My friend Daniel and I were recently discussing Douglass Coupland’s 1996 novel Microserfs, and this led to a discussion of the dot-com boom and bust. Like many people who rode the dot-com wave, I felt that the story was ultimately about the crash, and about the combination of naivety and irresponsible greed that led so many of us to spend the money of venture capitalists, and then of ordinary investors, on free sodas, catered Friday beer busts, Razor scooters and overblown interior decor.

Daniel took me to task for overlooking the enormous success of the dot-com era and the accuracy of many of the most extravagant predictions. (He also accused me, unfairly in my opinion, of preferring to sneer rather than think just because I happen to believe that a May 2001 article called Boo! And the 100 Other Dumbest Moments in e-Business History, originally published by Business 2.0, is really funny.) Yes, there were a lot of 24/7s and Boo.coms that spent themselves out of existence without ever coming up with a viable product, but they were just a sideshow. The real story is the way that the Internet has transformed politics, social relations, media access, business operations — our whole society, in other words. Nonsense about new paradigms of social organization, which already sounded silly by 1998, has come true: look at Friendster, Tribe.net, Craig’s List, MoveOn. Grandiose predictions of productivity gains also came true. Blogs have given ordinary people unprecedented media access. And shopping online has become ordinary.
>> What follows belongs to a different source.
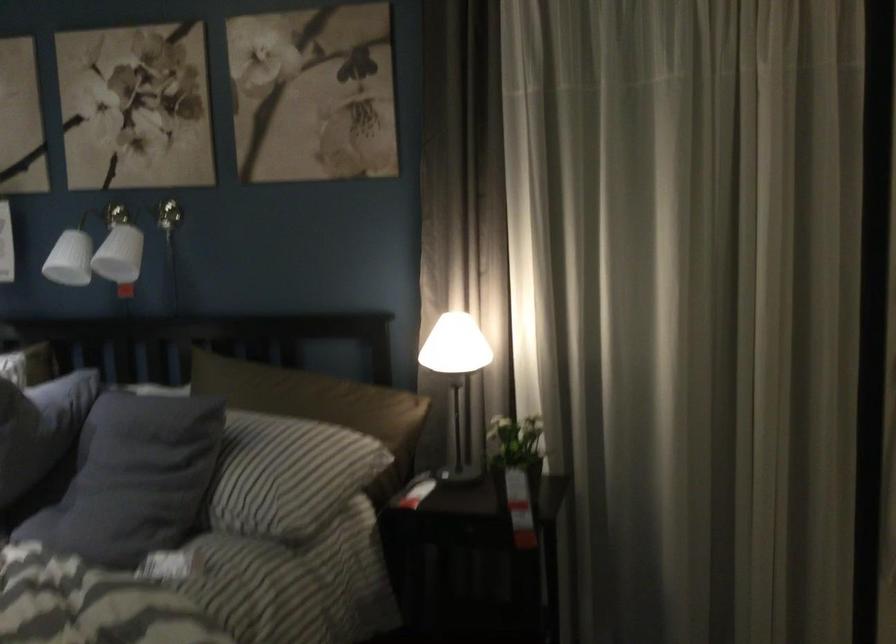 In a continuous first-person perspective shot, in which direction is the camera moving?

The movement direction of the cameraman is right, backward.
So what happened? Henry Blodget, former stock guru (who makes it into the Business 2.0 article for declaring that “unlike with other famous bubbles … the Internet bubble is riding on rock-solid fundamentals … Just because the Internet stock phenomenon looks like a bubble, it isn’t a given that the bubble will burst”) and now a regular contributor to Slate, argues in an op-ed piece in today’s Times that the bubble phase is actually a natural part of a four-phase cycle of “boom, bust, mature growth and decay” that most industries go through. It’s a smart way of thinking about what went so spectacularly wrong and so spectacularly right during the dot-com era of the late 1990s.